Government officials said the group also forced civilians out of Masaajid Ali Gaduud, one of the largest villages in Middle Shabelle.

More than 1 million displaced

This comes at a time when internal displacement caused by droughts and conflict is a major humanitarian concern.

Aid agencies this month reported that 1.59 million people had been displaced in Somalia within the first 10 months of 2022. The agencies reported more than 1 million drought-related displacements, at least half a million conflict-related displacements and upward of 6,300 protection violations across Somalia.

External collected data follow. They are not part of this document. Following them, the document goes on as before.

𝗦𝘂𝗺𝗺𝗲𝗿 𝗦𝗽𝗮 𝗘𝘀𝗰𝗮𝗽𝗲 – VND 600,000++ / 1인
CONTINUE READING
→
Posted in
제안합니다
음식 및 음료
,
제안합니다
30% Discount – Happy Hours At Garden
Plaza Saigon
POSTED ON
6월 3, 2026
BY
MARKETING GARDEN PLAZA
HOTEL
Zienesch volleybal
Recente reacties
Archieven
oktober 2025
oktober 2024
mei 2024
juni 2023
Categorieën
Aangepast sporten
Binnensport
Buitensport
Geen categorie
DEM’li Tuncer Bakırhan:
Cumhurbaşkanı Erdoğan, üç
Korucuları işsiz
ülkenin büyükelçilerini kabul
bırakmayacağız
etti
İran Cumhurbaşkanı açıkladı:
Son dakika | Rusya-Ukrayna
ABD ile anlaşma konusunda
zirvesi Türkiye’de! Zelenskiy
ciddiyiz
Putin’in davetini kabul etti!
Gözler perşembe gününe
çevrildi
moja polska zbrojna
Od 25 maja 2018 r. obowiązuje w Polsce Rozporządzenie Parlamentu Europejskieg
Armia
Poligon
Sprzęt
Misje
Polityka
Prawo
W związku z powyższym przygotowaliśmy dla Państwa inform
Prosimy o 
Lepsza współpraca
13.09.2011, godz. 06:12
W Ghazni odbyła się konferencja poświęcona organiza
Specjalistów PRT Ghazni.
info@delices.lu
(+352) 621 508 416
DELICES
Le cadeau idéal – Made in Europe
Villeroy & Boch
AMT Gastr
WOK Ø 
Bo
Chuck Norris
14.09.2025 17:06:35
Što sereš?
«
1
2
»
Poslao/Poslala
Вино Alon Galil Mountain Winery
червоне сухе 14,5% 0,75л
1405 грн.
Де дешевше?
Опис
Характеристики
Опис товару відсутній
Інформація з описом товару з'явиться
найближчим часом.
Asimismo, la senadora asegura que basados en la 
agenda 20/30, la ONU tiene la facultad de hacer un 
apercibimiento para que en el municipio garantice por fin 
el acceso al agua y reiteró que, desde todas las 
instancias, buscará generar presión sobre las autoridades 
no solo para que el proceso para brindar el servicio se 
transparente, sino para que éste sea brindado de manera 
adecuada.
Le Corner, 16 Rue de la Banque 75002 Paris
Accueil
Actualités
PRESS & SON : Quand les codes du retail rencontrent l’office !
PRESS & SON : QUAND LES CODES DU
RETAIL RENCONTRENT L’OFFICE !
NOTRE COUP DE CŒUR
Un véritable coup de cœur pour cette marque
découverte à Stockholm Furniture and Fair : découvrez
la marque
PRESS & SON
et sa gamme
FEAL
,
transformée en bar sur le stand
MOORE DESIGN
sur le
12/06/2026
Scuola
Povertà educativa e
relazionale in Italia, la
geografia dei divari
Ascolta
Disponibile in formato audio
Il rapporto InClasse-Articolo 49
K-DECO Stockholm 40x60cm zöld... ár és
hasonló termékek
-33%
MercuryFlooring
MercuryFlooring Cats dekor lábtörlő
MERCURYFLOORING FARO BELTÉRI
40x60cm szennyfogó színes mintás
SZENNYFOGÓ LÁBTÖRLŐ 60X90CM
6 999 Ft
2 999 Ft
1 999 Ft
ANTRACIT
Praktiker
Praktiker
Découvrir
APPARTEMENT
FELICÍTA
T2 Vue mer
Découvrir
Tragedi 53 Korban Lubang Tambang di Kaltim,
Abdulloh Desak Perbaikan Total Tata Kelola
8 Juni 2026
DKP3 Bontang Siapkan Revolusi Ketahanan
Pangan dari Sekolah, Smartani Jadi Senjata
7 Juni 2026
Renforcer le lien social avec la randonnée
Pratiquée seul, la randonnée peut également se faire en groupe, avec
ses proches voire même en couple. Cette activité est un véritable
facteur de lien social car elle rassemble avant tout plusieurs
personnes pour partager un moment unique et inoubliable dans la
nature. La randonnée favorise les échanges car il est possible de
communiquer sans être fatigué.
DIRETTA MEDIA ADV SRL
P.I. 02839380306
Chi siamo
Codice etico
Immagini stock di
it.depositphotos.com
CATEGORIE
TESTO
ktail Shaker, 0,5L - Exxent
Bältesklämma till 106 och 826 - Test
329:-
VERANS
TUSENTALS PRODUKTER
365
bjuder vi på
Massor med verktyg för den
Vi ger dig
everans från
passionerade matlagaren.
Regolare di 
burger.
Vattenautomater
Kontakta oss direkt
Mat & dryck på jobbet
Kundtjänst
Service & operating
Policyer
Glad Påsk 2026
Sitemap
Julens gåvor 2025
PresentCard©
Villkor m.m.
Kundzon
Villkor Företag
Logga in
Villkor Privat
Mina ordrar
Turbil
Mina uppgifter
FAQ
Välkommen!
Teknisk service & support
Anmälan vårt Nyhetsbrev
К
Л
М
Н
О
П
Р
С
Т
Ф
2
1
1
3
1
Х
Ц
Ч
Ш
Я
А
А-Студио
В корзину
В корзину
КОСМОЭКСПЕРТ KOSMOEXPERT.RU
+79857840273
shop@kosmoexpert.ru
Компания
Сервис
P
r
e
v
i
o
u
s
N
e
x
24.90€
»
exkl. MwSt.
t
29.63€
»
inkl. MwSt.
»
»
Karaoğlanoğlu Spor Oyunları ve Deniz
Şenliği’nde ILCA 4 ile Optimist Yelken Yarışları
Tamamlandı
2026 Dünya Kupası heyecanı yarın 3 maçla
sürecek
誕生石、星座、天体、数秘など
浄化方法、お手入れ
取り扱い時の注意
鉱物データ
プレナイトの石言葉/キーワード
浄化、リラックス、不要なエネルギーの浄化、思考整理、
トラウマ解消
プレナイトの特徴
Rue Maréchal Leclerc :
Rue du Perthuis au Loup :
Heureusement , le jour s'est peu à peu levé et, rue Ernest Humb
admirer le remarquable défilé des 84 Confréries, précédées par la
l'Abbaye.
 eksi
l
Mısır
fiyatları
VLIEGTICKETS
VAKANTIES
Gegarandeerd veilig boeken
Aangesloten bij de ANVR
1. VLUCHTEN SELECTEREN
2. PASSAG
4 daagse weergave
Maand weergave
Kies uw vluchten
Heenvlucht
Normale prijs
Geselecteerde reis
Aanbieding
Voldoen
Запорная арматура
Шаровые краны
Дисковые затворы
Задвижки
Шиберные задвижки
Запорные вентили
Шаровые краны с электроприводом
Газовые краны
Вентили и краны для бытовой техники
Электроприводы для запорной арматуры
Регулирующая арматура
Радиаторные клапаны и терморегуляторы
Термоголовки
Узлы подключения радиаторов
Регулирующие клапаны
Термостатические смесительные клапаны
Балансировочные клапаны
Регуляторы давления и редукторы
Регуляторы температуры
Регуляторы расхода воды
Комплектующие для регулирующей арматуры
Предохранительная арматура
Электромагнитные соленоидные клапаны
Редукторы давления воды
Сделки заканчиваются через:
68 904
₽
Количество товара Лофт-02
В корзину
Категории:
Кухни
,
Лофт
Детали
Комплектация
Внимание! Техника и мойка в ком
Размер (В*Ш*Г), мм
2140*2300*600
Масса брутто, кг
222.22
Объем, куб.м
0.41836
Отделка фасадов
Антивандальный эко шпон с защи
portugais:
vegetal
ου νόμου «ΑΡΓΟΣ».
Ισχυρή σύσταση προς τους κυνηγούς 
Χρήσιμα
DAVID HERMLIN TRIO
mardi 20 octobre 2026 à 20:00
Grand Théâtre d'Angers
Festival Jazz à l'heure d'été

The Norwegian Refugee Council and the U.N. High Commissioner for Refugees said in a report that while drought and looming famine were the primary drivers of displacement, the renewed escalation of armed conflict had also contributed to an increase in forced displacement.

At least 47% of conflict-related displacements reported between January and October 2022 originated from the Hiran region, agencies said. Hiran has been the focal point of the government's offensive against al-Shabab.

Agencies said fighting in the region between al-Shabab and local clans has resulted in massive displacement, widespread destruction of property that includes water sources such as boreholes and wells, and telecommunication facilities, in addition to executions, immolation and arson.

Al-Shabab has been using these tactics for years, as witnessed in 2014 during the last major offensive to retake towns prior to this current operation.

In March 2014, when Ethiopian troops and a small number of Somali soldiers accompanying them were approaching El-bur town in Galmudug to reclaim it, the militant group ordered residents to leave, according to officials.

At the time, the group's fighters also damaged the water wells, an act repeated frequently during the current offensive, officials note.

"They destroyed the water wells, they took the generator," said Nur Hassan Gutale, the government-appointed mayor of El-Bur town.

"They have ordered the people to leave, but they also disconnect electricity and water supplies. Once electricity and water are discontinued, life will be nonexistent. Therefore, people would be forced to move to where they can find water. It's one of the main reasons they are taking people with them."

In Adan Yabaal, the militants also removed water pumps from the town's two wells. The government has since sent replacement pumps.

Prime Minister Hamza Abdi Barre visited the town Wednesday and delivered food aid, promising to reopen the hospital and schools. Officials who traveled with him said residents have started to return to the town. One of the elders who returned told Barre that more residents would come back once public services were restored.